So I'm still thinking about God loving me ... and having a few more epiphanies ...
Epiphany 4
When Jesus died on the cross he presented God with the biggest, bestest gift He possibly could.
Jesus gave God the one thing that God couldn't obtain for Himself. I mean God is God! If He want's something all He has to do is create it. Except He can't have a relationship with me because I'm covered in sin and if He comes near me I die. So when Jesus made a way for God to be able to hug and care for me (and all the other humans) the way He wants to, He gave God the one thing God couldn't get for Himself.
Epiphany 5
God treasures me!!
For two reasons. 1. He really loves me and He couldn't be with me, and then it was made possible for Him to be with me after all. And, 2. It was His only begotten Son, who He also loves, who paid a huge price to make it possible for Him to be with me. No wonder God loves Jesus so much. And that can only make me more special to Him - I was a gift given to Him by a much loved Son at a huge cost.
Epiphany 6
God is a gentleman, He will never force me to accept His love.
So while God loves me more than I can ever know or understand He also will respect my wishes. if I choose to deny and reject His love He will step back and allow me to go my own way. But He also orchestrates circumstances to show me that my best happiness comes from being in a relationship with Him. However it is my decision.
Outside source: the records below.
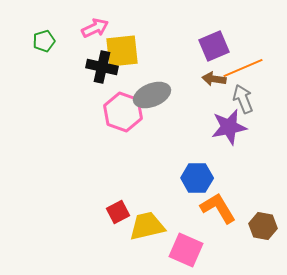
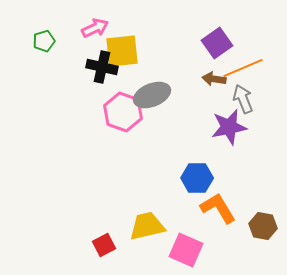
purple square: moved 3 px right, 3 px up; rotated 12 degrees counterclockwise
red square: moved 14 px left, 33 px down
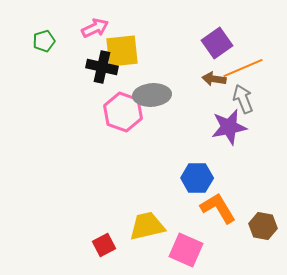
gray ellipse: rotated 18 degrees clockwise
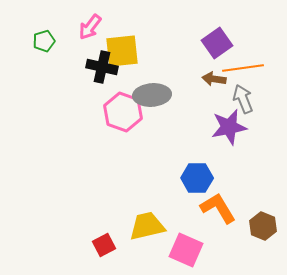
pink arrow: moved 5 px left, 1 px up; rotated 152 degrees clockwise
orange line: rotated 15 degrees clockwise
brown hexagon: rotated 12 degrees clockwise
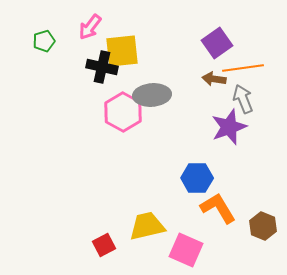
pink hexagon: rotated 9 degrees clockwise
purple star: rotated 9 degrees counterclockwise
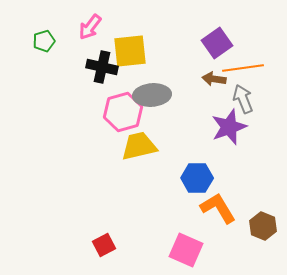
yellow square: moved 8 px right
pink hexagon: rotated 15 degrees clockwise
yellow trapezoid: moved 8 px left, 80 px up
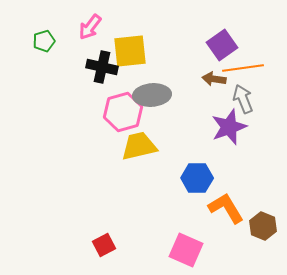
purple square: moved 5 px right, 2 px down
orange L-shape: moved 8 px right
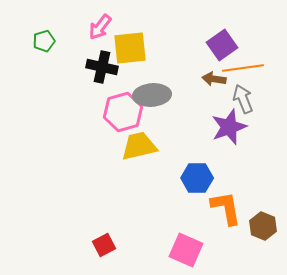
pink arrow: moved 10 px right
yellow square: moved 3 px up
orange L-shape: rotated 21 degrees clockwise
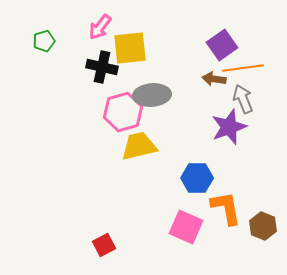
pink square: moved 23 px up
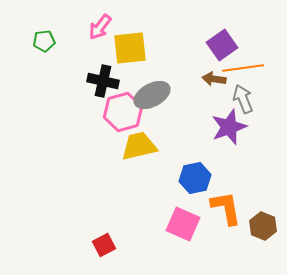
green pentagon: rotated 10 degrees clockwise
black cross: moved 1 px right, 14 px down
gray ellipse: rotated 24 degrees counterclockwise
blue hexagon: moved 2 px left; rotated 12 degrees counterclockwise
pink square: moved 3 px left, 3 px up
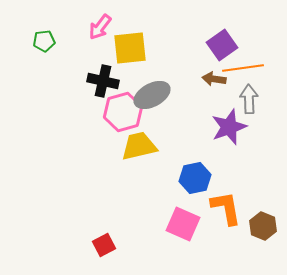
gray arrow: moved 6 px right; rotated 20 degrees clockwise
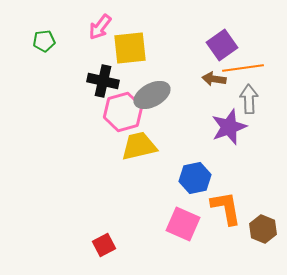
brown hexagon: moved 3 px down
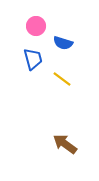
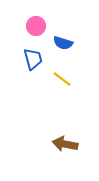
brown arrow: rotated 25 degrees counterclockwise
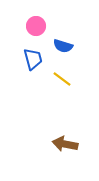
blue semicircle: moved 3 px down
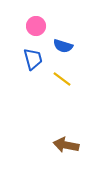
brown arrow: moved 1 px right, 1 px down
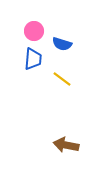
pink circle: moved 2 px left, 5 px down
blue semicircle: moved 1 px left, 2 px up
blue trapezoid: rotated 20 degrees clockwise
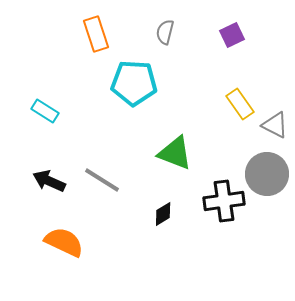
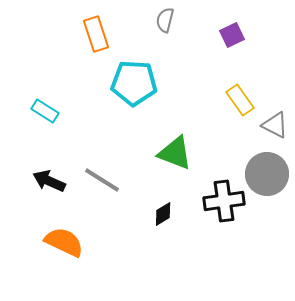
gray semicircle: moved 12 px up
yellow rectangle: moved 4 px up
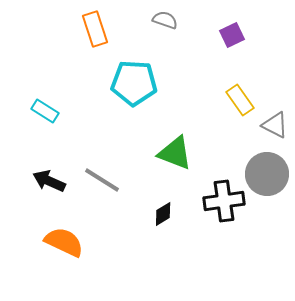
gray semicircle: rotated 95 degrees clockwise
orange rectangle: moved 1 px left, 5 px up
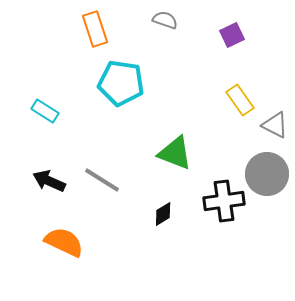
cyan pentagon: moved 13 px left; rotated 6 degrees clockwise
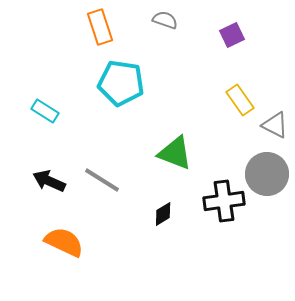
orange rectangle: moved 5 px right, 2 px up
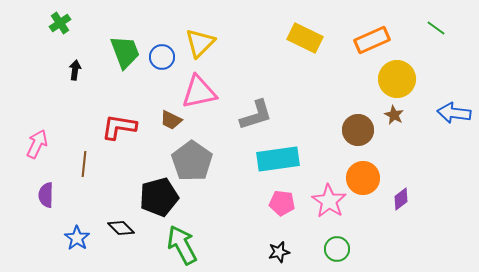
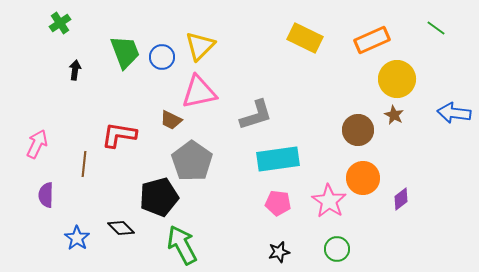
yellow triangle: moved 3 px down
red L-shape: moved 8 px down
pink pentagon: moved 4 px left
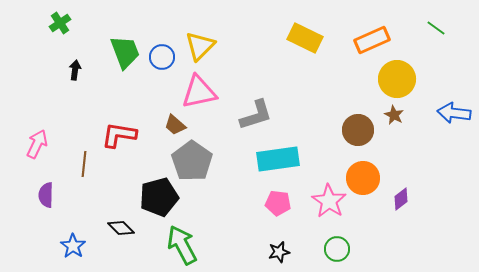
brown trapezoid: moved 4 px right, 5 px down; rotated 15 degrees clockwise
blue star: moved 4 px left, 8 px down
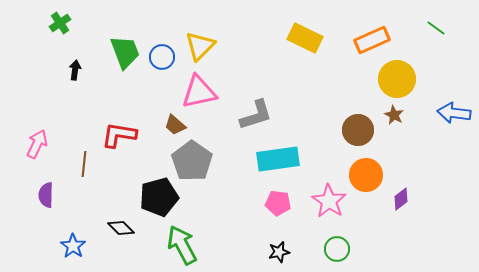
orange circle: moved 3 px right, 3 px up
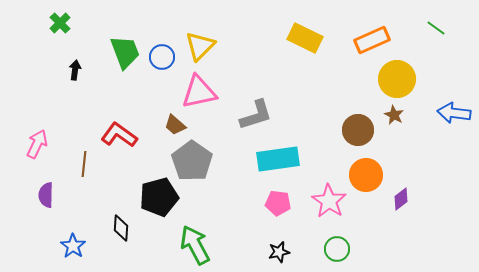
green cross: rotated 10 degrees counterclockwise
red L-shape: rotated 27 degrees clockwise
black diamond: rotated 48 degrees clockwise
green arrow: moved 13 px right
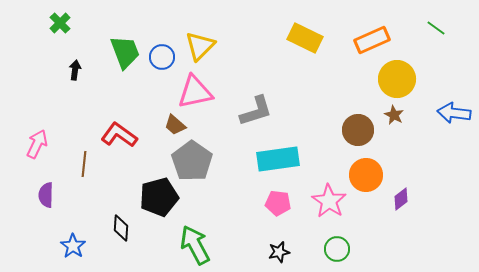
pink triangle: moved 4 px left
gray L-shape: moved 4 px up
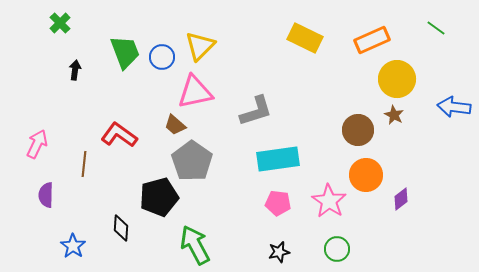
blue arrow: moved 6 px up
It must hurt Him terrible to want to be with me and see me cavorting with His enemy, who He knows is only playing with me for the purpose of hurting Him (God), before he (the enemy) kills me.
Epiphany 7
Once I've accepted Christ, God won't allow anything into my life to harm me.
Having said this I must add that, God is more interested in my character development than my worldly wealth. In preparing me for heaven and eternity with Him than in these few short years we have now on this sinful planet. So sometimes things seem hard here and I question, "Why God?" but those things are to build my character and aimed at my ultimate good. If I don't accept Christ then unfortunately I am outside of His special care and he can't protect me in the way he would like too - because remember he won't force us to accept Him and if He comes too close when we are carrying our own sin then we will die because His very presence will destroy the sin in us and us along with that sin.
I am becoming more and more convinced that it is the Love of God that is the most important thing for us to understand and that every circumstance in our lives and every belief we have about God must be filtered through that love.